Bank shares surged by an average of 5%, This was the biggest daily rise in 10 years, and more specifically since March 2009, for the Australian financials index.
The list of recommendations included that financial planners will now have to disclose the commissions they receive for selling wealth management products, so you can better assess if your financial planner is putting your financial goals ahead of their own.
Shares of financial planning companies, AMP Ltd and rival IOOF Ltd rose approximately 10% and 8% respectively.
The list of recommendations states that banks should stop paying mortgage brokers trailing commissions – these are part of the fee’s banks pay to mortgage brokers so that you, the client, doesn’t have to pay your mortgage broker to find you a bank loan.
The inquiry found trail commissions incentivise mis-selling, despite all banks offering much the same trail commissions.
Shares of Mortgage Choice Ltd plunged 25.2% and so did Australian Finance Group Ltd by 29.1%.
These shares plunged as investors lost confidence in the future profitability of these mortgage broking firms.
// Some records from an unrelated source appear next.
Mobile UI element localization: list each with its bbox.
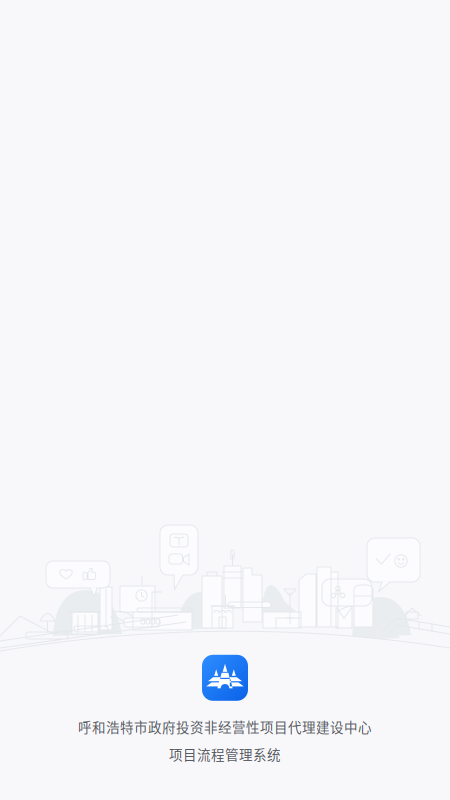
staticText: 呼和浩特市政府投资非经营性项目代理建设中心 xyxy=(78,717,372,736)
staticText: 项目流程管理系统 xyxy=(169,744,281,764)
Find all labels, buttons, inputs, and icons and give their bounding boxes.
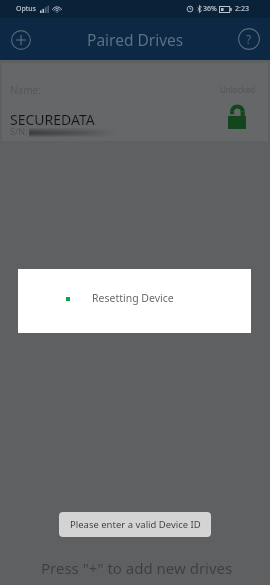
- button[interactable]: Name:: [2, 63, 268, 141]
- staticText: SECUREDATA: [10, 110, 95, 129]
- staticText: ?: [246, 31, 252, 47]
- staticText: Unlocked: [220, 84, 256, 95]
- staticText: Optus: [16, 4, 36, 14]
- staticText: Resetting Device: [92, 291, 174, 305]
- staticText: Name:: [10, 83, 41, 97]
- staticText: Press "+" to add new drives: [41, 558, 233, 578]
- staticText: Paired Drives: [87, 29, 184, 50]
- button[interactable]: Help: [236, 26, 262, 52]
- staticText: 36%: [203, 4, 217, 14]
- staticText: Please enter a valid Device ID: [70, 518, 201, 531]
- staticText: S/N:: [10, 125, 28, 137]
- button[interactable]: Add drive: [8, 27, 34, 53]
- staticText: 2:23: [235, 4, 249, 14]
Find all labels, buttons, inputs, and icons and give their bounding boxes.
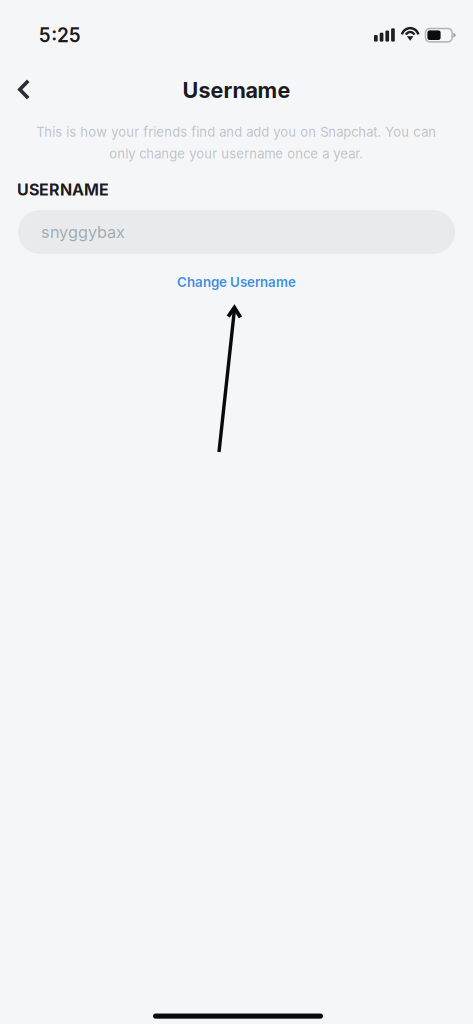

If mortgage brokers have to adopt a fee for service, meaning their customers pay them, this could mean that more customers will go directly to their local bank where it currently doesn’t cost them an upfront fee to apply for a bank loan.
This also means transparency may decrease and banking monopoly could see a rise in interest rates – although this is not to the benefit of consumers, it could see a rise in profits for investors that own shares in the banks.
The recommendations are largely a step in the right direction towards more transparency for consumers and the surge in bank stocks shows that investors believe that consumers trust banks more than they distrust them.
One thing’s for sure, the future = transparency.
Please know, the value of investments can go up as well as down and you may receive back less than your original investment, meaning, when investing your capital is at risk.